▶ _ASSIGNMENT_: The data below contains pictures, which are to be skipped; the lines starting at the line with "ANTECEDENTES: La resis" and ending at the line with "permanență aparatele și" are to be output exactly, both ends included.

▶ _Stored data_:
○ ○ ○ ○

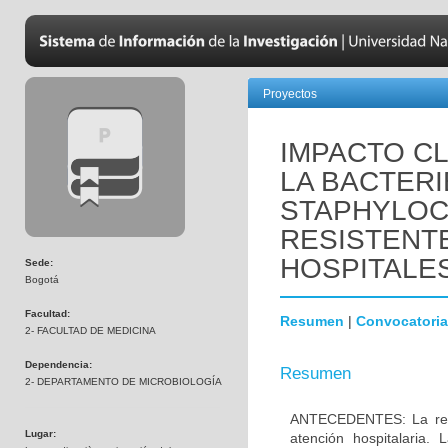
Proyectos
IMPACTO CL
LA BACTER
STAPHYLO
RESISTENTE
HOSPITALES
Sede:
Bogotá
Facultad:
Resumen
|
Convocatoria
2- FACULTAD DE MEDICINA
Dependencia:
Resumen
2- DEPARTAMENTO DE MICROBIOLOGÍA
ANTECEDENTES: La resis
Lugar:
atención hospitalaria.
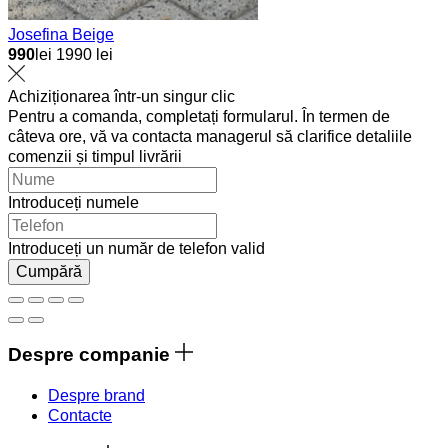
Josefina Beige
990
lei
1990 lei
Achiziționarea într-un singur clic
Pentru a comanda, completați formularul. În termen de
câteva ore, vă va contacta managerul să clarifice detaliile
comenzii și timpul livrării
Introduceți numele
Introduceți un număr de telefon valid
Cumpără
Despre companie
Despre brand
Contacte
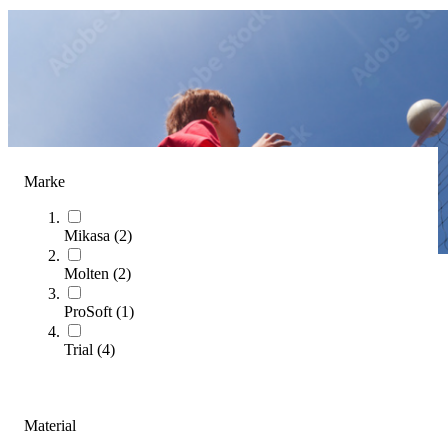
Marke
Mikasa
(
2
)
Molten
(
2
)
Freizeitbälle
ProSoft
(
1
)
(
9
Artikel)
Trial
(
4
)
Kategorien & Filter
Sortieren nach
Material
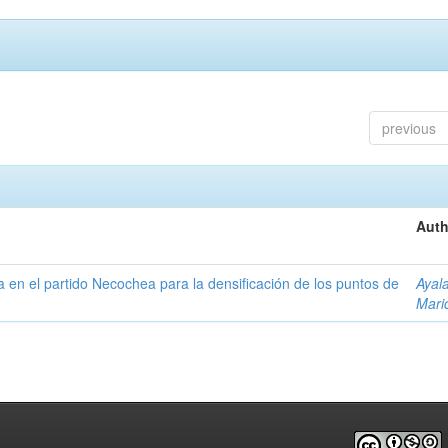
previous
Auth
ta en el partido Necochea para la densificación de los puntos de
Ayal
Mari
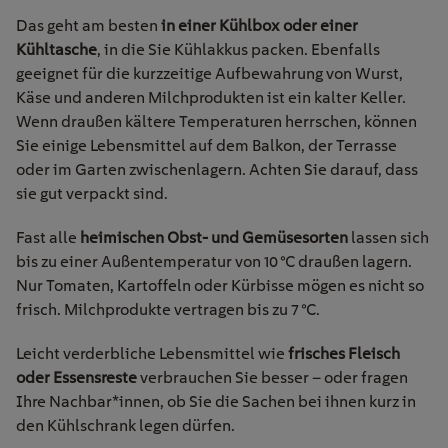
Das geht am besten
in einer Kühlbox oder einer
Kühltasche
, in die Sie Kühlakkus packen. Ebenfalls
geeignet für die kurzzeitige Aufbewahrung von Wurst,
Käse und anderen Milchprodukten ist ein kalter Keller.
Wenn draußen kältere Temperaturen herrschen, können
Sie einige Lebensmittel auf dem Balkon, der Terrasse
oder im Garten zwischenlagern. Achten Sie darauf, dass
sie gut verpackt sind.
Fast alle
heimischen Obst- und Gemüsesorten
lassen sich
bis zu einer Außentemperatur von 10 °C draußen lagern.
Nur Tomaten, Kartoffeln oder Kürbisse mögen es nicht so
frisch. Milchprodukte vertragen bis zu 7 °C.
Leicht verderbliche Lebensmittel wie
frisches Fleisch
oder Essensreste
verbrauchen Sie besser – oder fragen
Ihre Nachbar*innen, ob Sie die Sachen bei ihnen kurz in
den Kühlschrank legen dürfen.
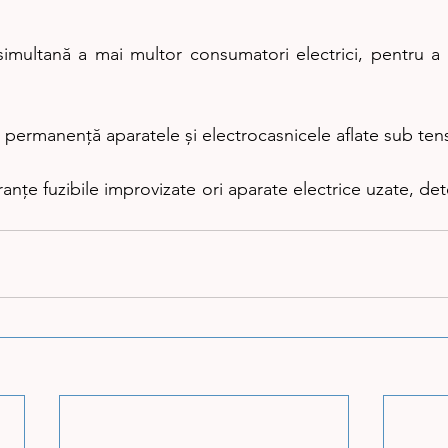
 simultană a mai multor consumatori electrici, pentru a n
 permanență aparatele și electrocasnicele aflate sub ten
ranţe fuzibile improvizate ori aparate electrice uzate, dete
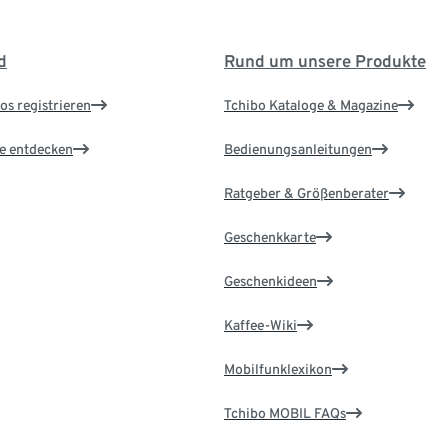
d
Rund um unsere Produkte
os registrieren
Tchibo Kataloge & Magazine
le entdecken
Bedienungsanleitungen
Ratgeber & Größenberater
Geschenkkarte
Geschenkideen
Kaffee-Wiki
Mobilfunklexikon
Tchibo MOBIL FAQs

○ ○ ○ ○

▶ _SOLUTION_:
ANTECEDENTES: La resis
Lugar:
atención hospitalaria.
Josefina Beige
990
lei
1990 lei
Achiziționarea într-un singur clic
Pentru a comanda, completați formularul. În termen de
câteva ore, vă va contacta managerul să clarifice detaliile
comenzii și timpul livrării
Introduceți numele
Introduceți un număr de telefon valid
Cumpără
Despre companie
Despre brand
Contacte
Marke
Mikasa
(
2
)
Molten
(
2
)
Freizeitbälle
ProSoft
(
1
)
(
9
Artikel)
Trial
(
4
)
Kategorien & Filter
Sortieren nach
Material
previous
Auth
ta en el partido Necochea para la densificación de los puntos de
Ayal
Mari
Das geht am besten
in einer Kühlbox oder einer
Kühltasche
, in die Sie Kühlakkus packen. Ebenfalls
geeignet für die kurzzeitige Aufbewahrung von Wurst,
Käse und anderen Milchprodukten ist ein kalter Keller.
Wenn draußen kältere Temperaturen herrschen, können
Sie einige Lebensmittel auf dem Balkon, der Terrasse
oder im Garten zwischenlagern. Achten Sie darauf, dass
sie gut verpackt sind.
Fast alle
heimischen Obst- und Gemüsesorten
lassen sich
bis zu einer Außentemperatur von 10 °C draußen lagern.
Nur Tomaten, Kartoffeln oder Kürbisse mögen es nicht so
frisch. Milchprodukte vertragen bis zu 7 °C.
Leicht verderbliche Lebensmittel wie
frisches Fleisch
oder Essensreste
verbrauchen Sie besser – oder fragen
Ihre Nachbar*innen, ob Sie die Sachen bei ihnen kurz in
den Kühlschrank legen dürfen.
 simultană a mai multor consumatori electrici, pentru a n
 permanență aparatele și electrocasnicele aflate sub ten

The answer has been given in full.